There was also a session with 2-minute ‘blitztalks’ by participants interested in briefly describing their ongoing research, which was followed by an interactive poster session.

It was the first time that an ISAO had mini-projects, which turned out to have had better outcomes than I expected, considering the limited time available for it. Each group had to pick a term and investigate what it meant in the various disciplines (task description); e.g.: what does ‘concept’ or ‘category’ mean in psychology, ontology, data science, and linguistics, and ‘function’ in manufacturing, society, medicine, and anatomy? The presentations at the end of the week by each group were interesting and most of the material presented there easily could be added to the IAOA Education wiki’s term list (an activity in progress).

What was not a first-time activity, was the Ontology Pub Quiz, which is a bit of a merger of scientific programme and social activity. We created a new version based on questions from several ISAO’18 lecturers and a few relevant questions created earlier (questions and answers; we did only questions 1-3,6-7). We tried a new format compared to the ISAO’16 quiz and JOWO’17 quiz: each team had 5 minutes to answer a set of 5 questions, and another team marked the answers. This set-up was not as hectic as the other format, and resulted in more within-team interaction cf. among all participants interaction. As in prior editions, some questions and answers were debatable (and there’s still the plan to make note of that and fix it—or you could write an article about it, perhaps :)). The students of the winning team received 2 years free IAOA membership (and chocolate for all team members) and the students of the other two teams received one year free IAOA membership.

Impression of part of the poster session area, moving into the welcome reception

As with the three previous ISAO editions, there was also a social programme, which aimed to facilitate getting to know one another, networking, and have time for scientific conversations. On the first day, the poster session eased into a welcome reception (after a brief wine lapse in the coffee break before the blitztalks). The second day had an activity to stretch the legs after the lectures and before the mini-project work, which was a Bachata dance lesson by Angus Prince from Evolution Dance. Not everyone was eager at the start, but it turned out an enjoyable and entertaining hour. Wednesday was supposed to be a hike up the iconic Table Mountain, but of all the dry days we’ve had here in Cape Town, on that day it was cloudy and rainy, so an alternative plan of indoor chocolate tasting in the Biscuit Mill was devised and executed. Thursday evening was an evening off (from scheduled activities, at least), and Friday early evening we had the pub quiz in the UCT club (the campus pub). Although there was no official planning for Saturday afternoon after the morning lectures, there was again an attempt at Table Mountain, concluding the week.

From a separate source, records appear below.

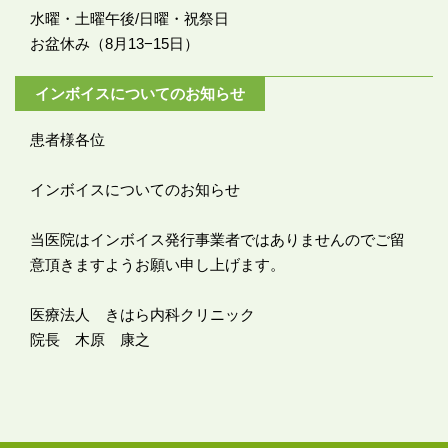
水曜・土曜午後/日曜・祝祭日
お盆休み（8月13−15日）
インボイスについてのお知らせ
患者様各位
インボイスについてのお知らせ
当医院はインボイス発行事業者ではありませんのでご留
意頂きますようお願い申し上げます。
医療法人 きはら内科クリニック
院長 木原 康之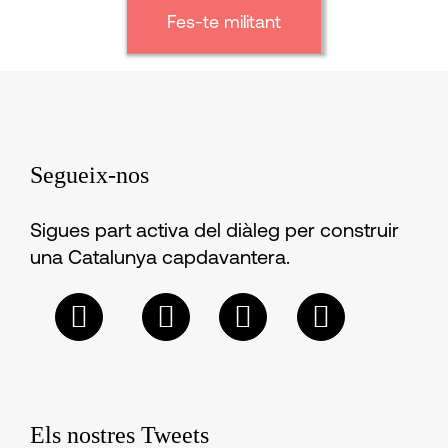
Fes-te militant
Segueix-nos
Sigues part activa del diàleg per construir
una Catalunya capdavantera.
Els nostres Tweets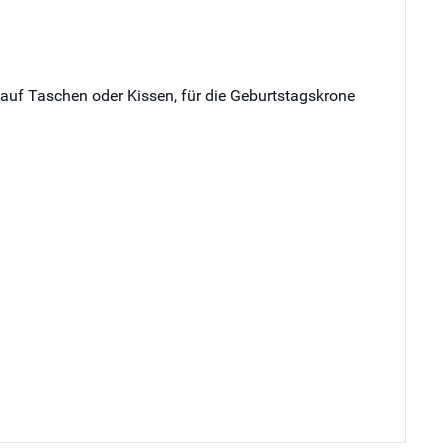
n auf Taschen oder Kissen, für die Geburtstagskrone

The participants came from all over the world, including relatively many from Southern Africa with participants coming also from Botswana and Mauritius, besides several universities in South Africa (UCT, SUN, CUT). I hope everyone has learned something from the programme that is or will be of use, enjoyed the social programme, and made some useful new contacts and/or solidified existing ones. I look forward to seeing you all at the next ISAO or, better, FOIS, in 2020 in Bolzano, Italy.

Finally, as a non-trip-report comment from my local chairing viewpoint: special thanks go to the volunteers Zubeida Khan for the ISAO website, Zola Mahlaza and Michael Harrison for on-site assistance, and Sam Chetty for the IT admin.